The simultaneous and sequential signal of this latest round of State Vs. Econet is a microcosm of the huge appetite that the government has to control markets. This could be unsettling to any potential investor unless the investor is an appendage of the well-entrenched crony capitalism.

Outside the Econet Wireless headquarters in Harare
Outside the Econet Wireless headquarters in Harare

I opine that if the theme of free enterprise is properly weaved, it will lead to an economic and social renaissance in Zimbabwe and position it, Once again, as an African jewel it was in 1980.

This latest debacle is showing the world that Zimbabwe’s leaders still have a huge appetite for a “managed” economy. Managed economies are detrimental and toxic to the investment climate.

Regardless of the reasoning it is disconcerting to know that the state decided or aceded to a data floor price outside open market dictates.It is indicative of government control tendencies.Many will find it odd as to how the regulator purportes to want to increase mobile operators profits at the expense of the consumer.Something is not being said

Consumers of data and technology products are not powerless like the Minister of ICT wants us to believe.
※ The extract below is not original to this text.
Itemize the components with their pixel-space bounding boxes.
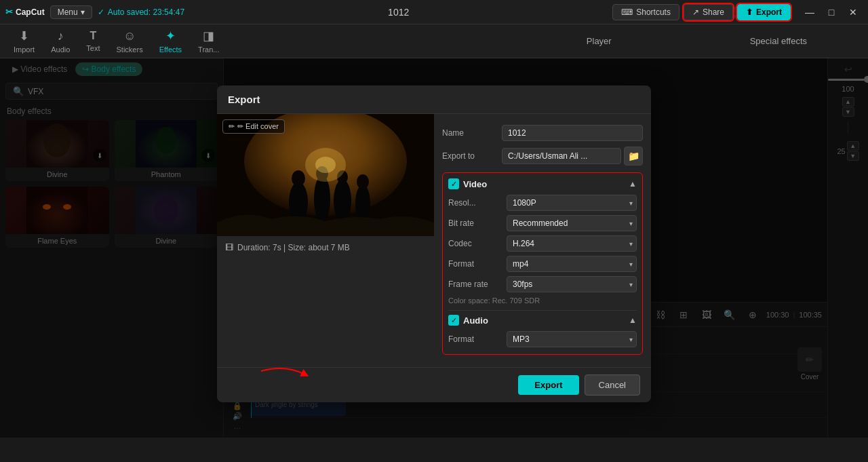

Its actually 100% wrong and delusional to assumne that state intervention restores market fairness.

Fairness should be a concept judged by the individuals involved in a transaction, not a third party. Fairness is ensured by the decision to make the transaction; it is the perception of value assigned to a service.

In a “free” economy bad actors are punished by individuals refusing to do business with them. This is the “creative destruction” that culls the corporate gluttons, the weak and the ineffective. If Econet is an epitome of greed and gluttony the consumers will vote for alternative service providers.

Unfortunately Econet has no competitors but just mere belligerent government departments and appendages masquerading as businesses.

Their advantages are lower fixed costs due to non-payment of extortionate license fees, refusal to pay interconnection fees,access to tax payers funds, debts and loans guaranteed by the government (a euphemism of “tax payer”), proximity and preferential treatment by the shareholder who also acts as the board and management.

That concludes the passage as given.